Kunst

Porträt von Georg Büchner auf Dachboden entdeckt

Es ist das einzige Bildzeugnis des Literaten aus Lebzeiten

Spektakulärer Fund auf einem Gießener Dachboden: Eine dort entdeckte Bleistiftzeichnung gibt Aufschluss über das Aussehen des Schriftstellers Georg Büchner. Das Porträt sei das „derzeit einzige greifbare Bildzeugnis“ von Büchner, erklärte das Institut Mathildenhöhe am Montag in Darmstadt bei der Vorstellung des Funds. Der Naturwissenschaftler, Revolutionär und Autor starb 1837 im Alter von 23 Jahren in Zürich.

Die Zeichnung wurde den Angaben zufolge von dem Theatermaler August Hoffmann (1807-1883) angefertigt, der sie signierte und auf das Jahr 1833 datierte. Wie Günter Oesterle, emeritierter Büchner-Forscher an der Justus-Liebig-Universität Gießen erklärte, ist das Porträt im Haus der Nachfahren Hoffmanns in einer Mappe mit Genre- und Landschaftsszenen aus Darmstadt und Umgebung gefunden worden.

Büchners Gesicht sei bisher nur über zwei Darstellungen bekannt gewesen, erläuterte Oesterle. Zum einen seien 1972 zwei vier Zentimeter große, eher unpräzise Skizzen mit seinem Äußeren entdeckt worden. Zum anderen habe es eine von Hoffmann geschaffene Porträtzeichnung gegeben, die jedoch bei einem Luftangriff 1944 verbrannt sei. Es gebe jedoch noch eine Fotografie davon. Die neu gefundene Zeichnung ähnele dem früheren Werk Hoffmanns.

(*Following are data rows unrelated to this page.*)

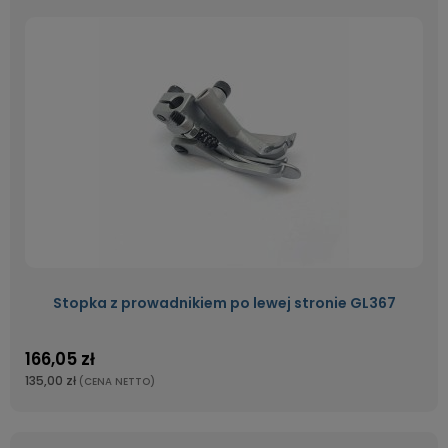
Stopka z prowadnikiem po lewej stronie GL367
166,05 zł
135,00 zł
(CENA NETTO)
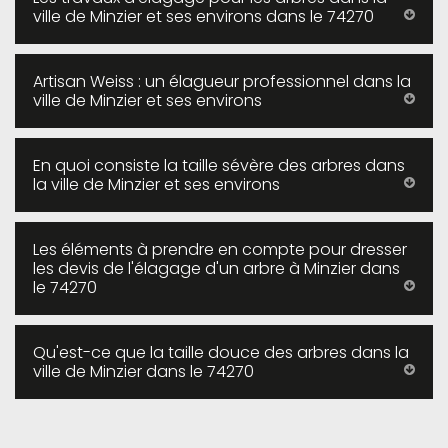
ville de Minzier et ses environs dans le 74270
Artisan Weiss : un élagueur professionnel dans la
ville de Minzier et ses environs
En quoi consiste la taille sévère des arbres dans
la ville de Minzier et ses environs
Les éléments à prendre en compte pour dresser
les devis de l'élagage d'un arbre à Minzier dans
le 74270
Qu'est-ce que la taille douce des arbres dans la
ville de Minzier dans le 74270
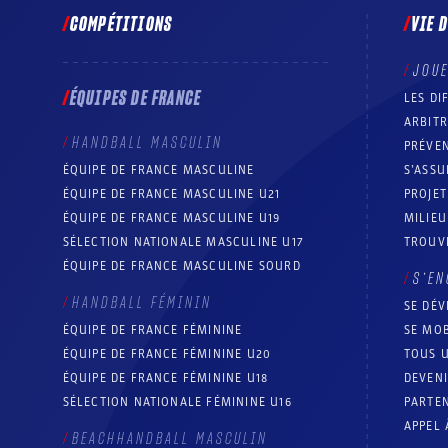
COMPÉTITIONS
VIE 
JOU
ÉQUIPES DE FRANCE
LES DI
ARBIT
HANDBALL MASCULIN
PRÉVEN
ÉQUIPE DE FRANCE MASCULINE
S’ASSU
ÉQUIPE DE FRANCE MASCULINE U21
PROJE
ÉQUIPE DE FRANCE MASCULINE U19
MILIEU
SÉLECTION NATIONALE MASCULINE U17
TROUV
ÉQUIPE DE FRANCE MASCULINE SOURD
S’EN
HANDBALL FÉMININ
SE DÉV
ÉQUIPE DE FRANCE FÉMININE
SE MOB
ÉQUIPE DE FRANCE FÉMININE U20
TOUS U
ÉQUIPE DE FRANCE FÉMININE U18
DEVEN
SÉLECTION NATIONALE FÉMININE U16
PARTEN
APPEL 
BEACHHANDBALL MASCULIN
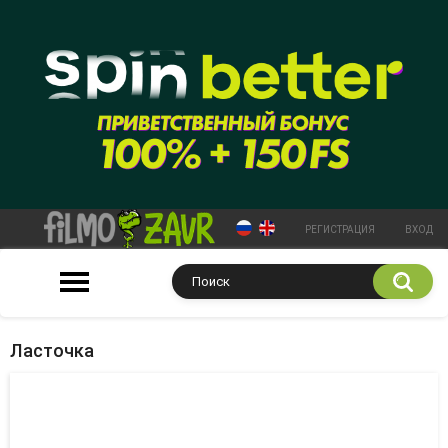
РЕГИСТРАЦИЯ
ВХОД
Ласточка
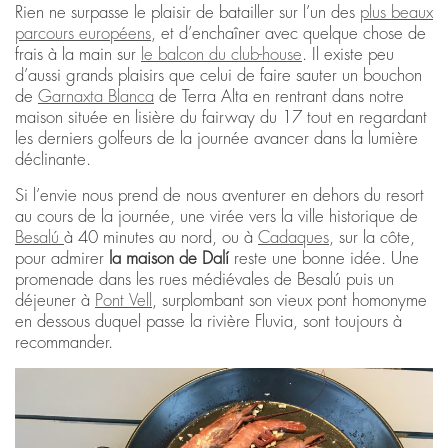
Rien ne surpasse le plaisir de batailler sur l’un des
plus beaux
parcours européens
, et d’enchaîner avec quelque chose de
frais à la main sur
l
e balcon du club-house
. Il existe peu
d’aussi grands plaisirs que celui de faire sauter un bouchon
de
Garnaxta Blanca
de Terra Alta en rentrant dans notre
maison située en lisière du fairway du 17 tout en regardant
les derniers golfeurs de la journée avancer dans la lumière
déclinante.
Si l’envie nous prend de nous aventurer en dehors du resort
au cours de la journée, une virée vers la ville historique de
Besalú
à 40 minutes au nord, ou à
Cadaques
, sur la côte,
pour admirer
la maison de Dalí
reste une bonne idée. Une
promenade dans les rues médiévales de Besalú puis un
déjeuner à
Pont Vell
, surplombant son vieux pont homonyme
en dessous duquel passe la rivière Fluvia, sont toujours à
recommander.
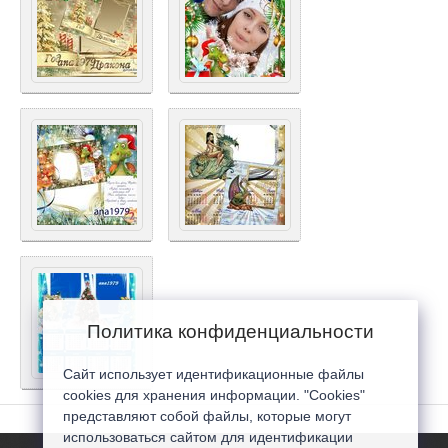
Политика конфиденциальности
Сайт использует идентификационные файлы
cookies для хранения информации. "Cookies"
представляют собой файлы, которые могут
использоваться сайтом для идентификации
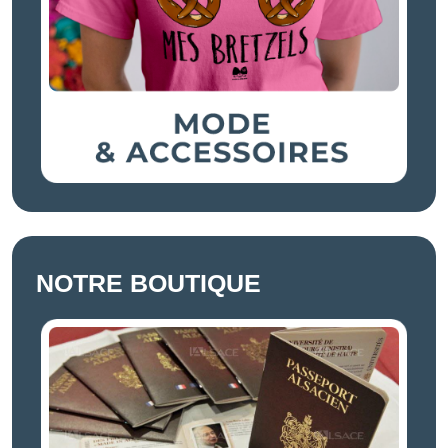
NOTRE BOUTIQUE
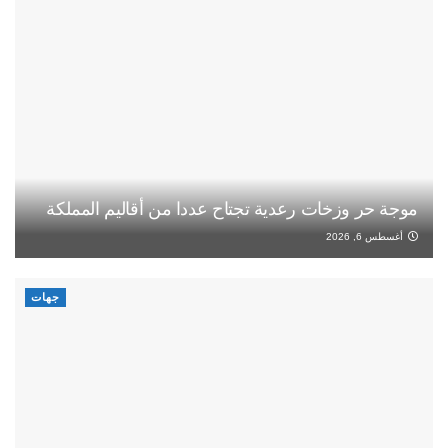
موجة حر وزخات رعدية تجتاح عددا من أقاليم المملكة
أغسطس 6, 2026
جهات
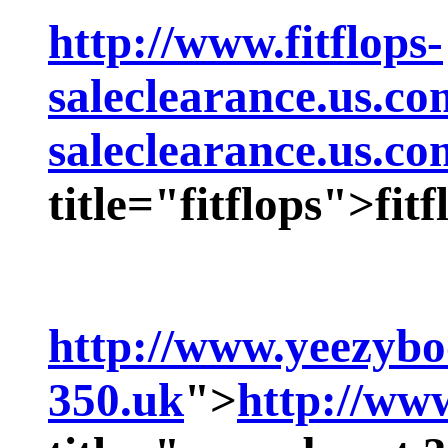
http://www.fitflops-
saleclearance.us.co
saleclearance.us.co
title="fitflops">
fitf
http://www.yeezybo
350.uk
">
http://ww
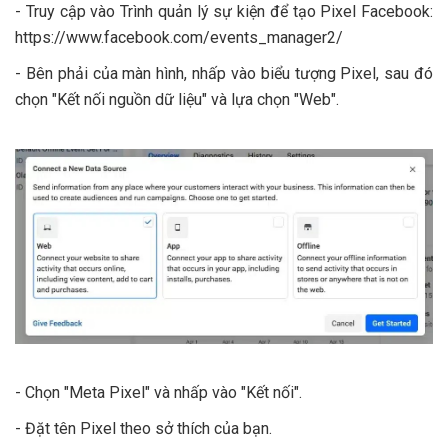
- Truy cập vào Trình quản lý sự kiện để tạo Pixel Facebook:
https://www.facebook.com/events_manager2/
- Bên phải của màn hình, nhấp vào biểu tượng Pixel, sau đó
chọn "Kết nối nguồn dữ liệu" và lựa chọn "Web".
- Chọn "Meta Pixel" và nhấp vào "Kết nối".
- Đặt tên Pixel theo sở thích của bạn.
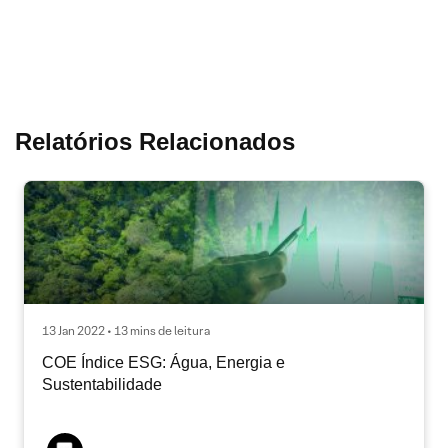
Relatórios Relacionados
13 Jan 2022 • 13 mins de leitura
COE Índice ESG: Água, Energia e
Sustentabilidade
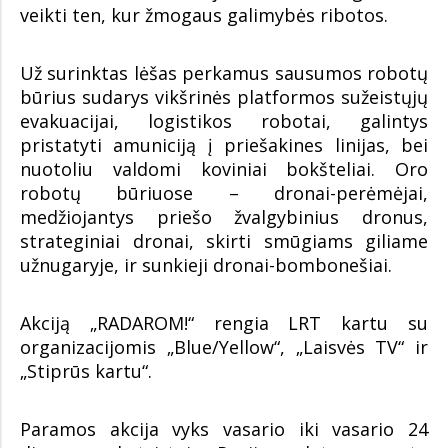
veikti ten, kur žmogaus galimybės ribotos.
Už surinktas lėšas perkamus sausumos robotų
būrius sudarys vikšrinės platformos sužeistųjų
evakuacijai, logistikos robotai, galintys
pristatyti amuniciją į priešakines linijas, bei
nuotoliu valdomi koviniai bokšteliai. Oro
robotų būriuose – dronai-perėmėjai,
medžiojantys priešo žvalgybinius dronus,
strateginiai dronai, skirti smūgiams giliame
užnugaryje, ir sunkieji dronai-bombonešiai.
Akciją „RADAROM!“ rengia LRT kartu su
organizacijomis „Blue/Yellow“, „Laisvės TV“ ir
„Stiprūs kartu“.
Paramos akcija vyks vasario iki vasario 24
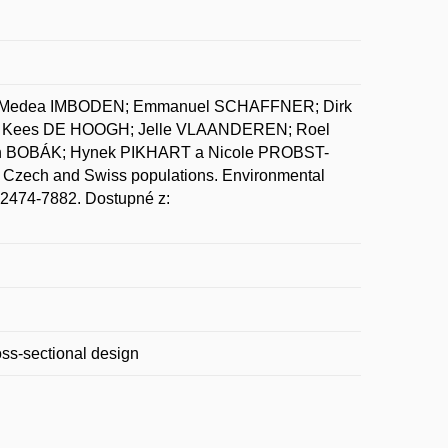
I; Medea IMBODEN; Emmanuel SCHAFFNER; Dirk
 Kees DE HOOGH; Jelle VLAANDEREN; Roel
n BOBÁK; Hynek PIKHART a Nicole PROBST-
r Czech and Swiss populations. Environmental
N 2474-7882. Dostupné z:
oss-sectional design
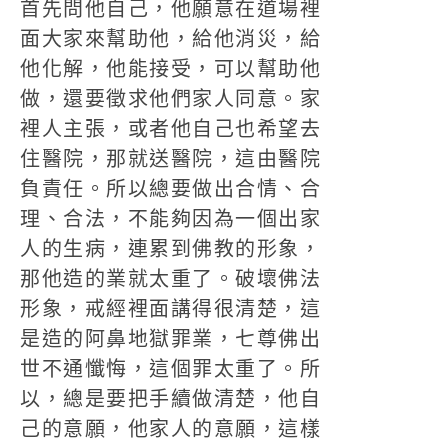
首先問他自己，他願意在道場裡
面大家來幫助他，給他消災，給
他化解，他能接受，可以幫助他
做，還要徵求他們家人同意。家
裡人主張，或者他自己也希望去
住醫院，那就送醫院，這由醫院
負責任。所以總要做出合情、合
理、合法，不能夠因為一個出家
人的生病，連累到佛教的形象，
那他造的業就太重了。破壞佛法
形象，戒經裡面講得很清楚，這
是造的阿鼻地獄罪業，七尊佛出
世不通懺悔，這個罪太重了。所
以，總是要把手續做清楚，他自
己的意願，他家人的意願，這樣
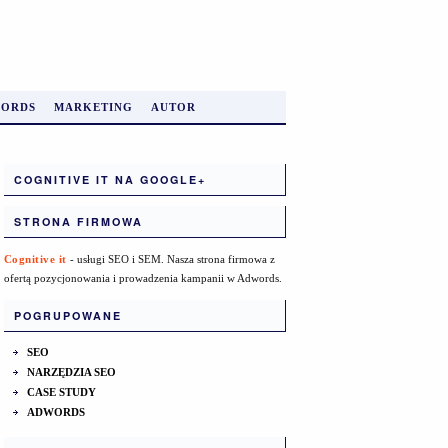
ORDS
MARKETING
AUTOR
COGNITIVE IT NA GOOGLE+
STRONA FIRMOWA
Cognitive it
- usługi SEO i SEM. Nasza strona firmowa z
ofertą pozycjonowania i prowadzenia kampanii w Adwords.
POGRUPOWANE
SEO
NARZĘDZIA SEO
CASE STUDY
ADWORDS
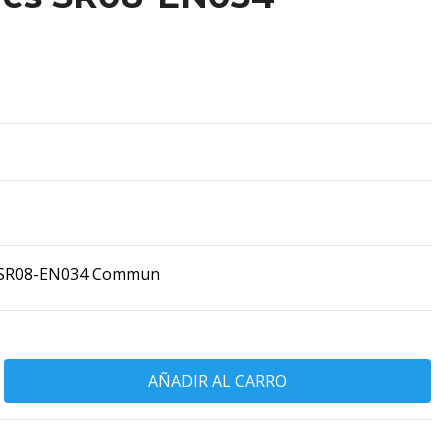
s SR08-EN034 Commun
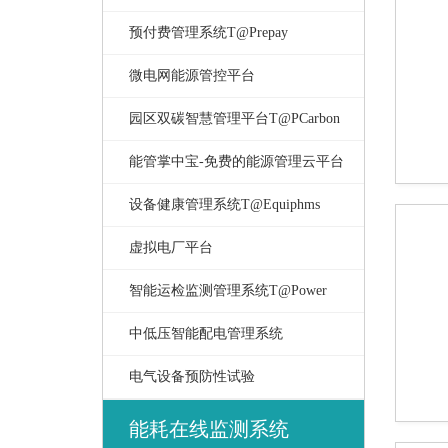
预付费管理系统T@Prepay
微电网能源管控平台
园区双碳智慧管理平台T@PCarbon
能管掌中宝-免费的能源管理云平台
设备健康管理系统T@Equiphms
虚拟电厂平台
智能运检监测管理系统T@Power
中低压智能配电管理系统
电气设备预防性试验
能耗在线监测系统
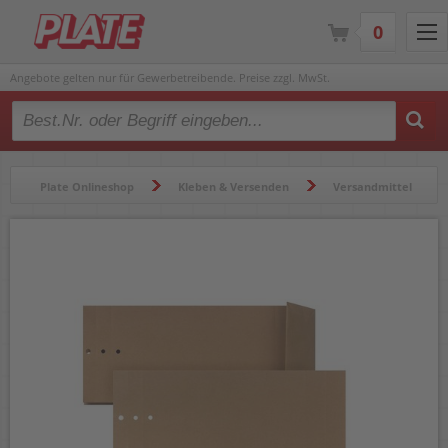
0
Angebote gelten nur für Gewerbetreibende. Preise zzgl. MwSt.
Type 2 or more characters for results.
Plate Onlineshop
Kleben & Versenden
Versandmittel
Musterbeutel
Musterbeutel M30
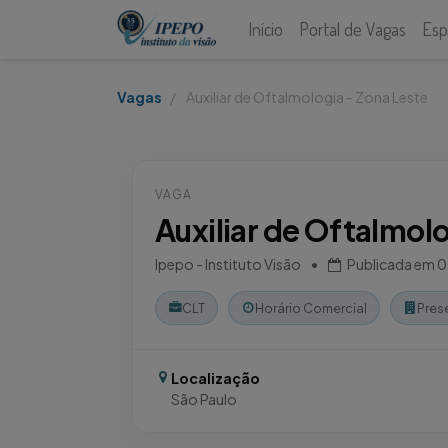
Início
Portal de Vagas
Esp
Vagas
Auxiliar de Oftalmologia - Zona Leste
VAGA
Auxiliar de Oftalmol
Ipepo - Instituto Visão
•
Publicada em
0
CLT
Horário Comercial
Pres
Localização
São Paulo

Georg Büchner, 1813 im südhessischen Goddelau geboren, wuchs in Darmstadt auf. 1834 gründete er mit Freunden Sektionen der oppositionellen „Gesellschaft für Menschenrechte“ und gab mit dem evangelischen Theologen Friedrich Ludwig Weidig (1791-1837) die revolutionäre Flugschrift der „Hessische Landbote“ heraus. Wegen der Schrift wurde Büchner, der Medizin studierte, zum Staatsfeind erklärt und musste 1835 nach Straßburg fliehen. Kurz nach seinem Antritt als Universitätsdozent in Zürich starb er 1837 an Typhus.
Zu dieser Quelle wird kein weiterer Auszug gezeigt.